Israel has diplomatic relations with only four Muslim countries - Turkey, Jordan, Egypt and Mauritania.
"I think there was a very major breakthrough today in the relations between us and Pakistan," Shalom told Israel Radio.
"Of course, we ultimately want diplomatic relations, but we decided that from now on, the relations will be open, the relations will be good," he said. "Pakistan, as the second largest Muslim country after Indonesia, undoubtedly has value of great importance, has central value."
Shalom praised Pakistan's president, Gen. Perves Musharraf, for initiating the meeting, and said the Pakistanis had informed the Palestinians about it. The Israeli foreign minister also said that ties with Pakistan, which has long taken a hard line against Israel, have no bearing on the "good relations" Israel has with India.

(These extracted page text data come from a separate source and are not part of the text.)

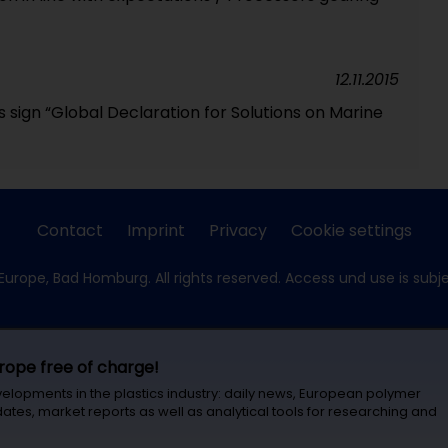
12.11.2015
s sign “Global Declaration for Solutions on Marine
Contact
Imprint
Privacy
Cookie settings
Europe, Bad Homburg. All rights reserved. Access und use is subj
urope free of charge!
velopments in the plastics industry: daily news, European polymer
ates, market reports as well as analytical tools for researching and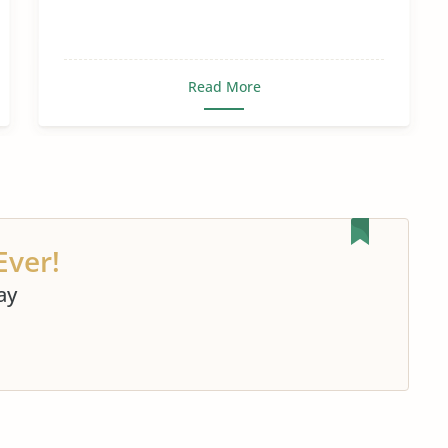
Read More
Ever!
ay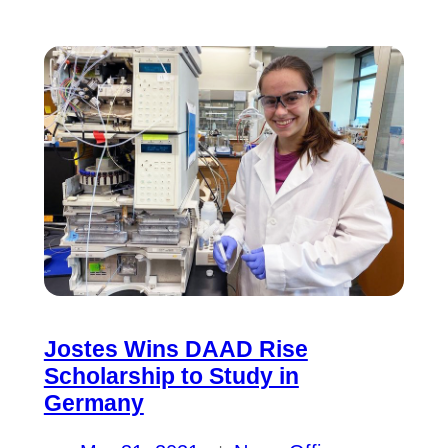
Jostes Wins DAAD Rise
Scholarship to Study in
Germany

The meeting was expected to be followed by confidence-building measures, such as a relaxation of Pakistan's ban against travel to Israel, an Israeli official said. Shalom said he and Kasuri had decided to take several diplomatic steps that are still in the initial stages. He refused to elaborate, but suggested that the countries may begin by sending ministerial delegations.
"There is no conflict whatsoever between Israel and Pakistan and no logical reason why the two countries could not have a constructive and positive bilateral relationship," Foreign Ministry spokesman Mark Regev said in Jerusalem.
Shalom and Kasuri informally met Wednesday night at a dinner in Istanbul, Israeli officials said.
The meeting was held at the Four Seasons Hotel, a former Ottoman prison, not far from Topkapi Palace. Security was extremely tight with Turkish and Israeli security officials searching bags and even disassembling photographers' cameras.
Zalman Shoval, a former Israeli ambassador to Washington and a foreign policy adviser to Prime Minister Ariel Sharon, said Israel would welcome relations with Islamabad, and has been quietly working toward that goal.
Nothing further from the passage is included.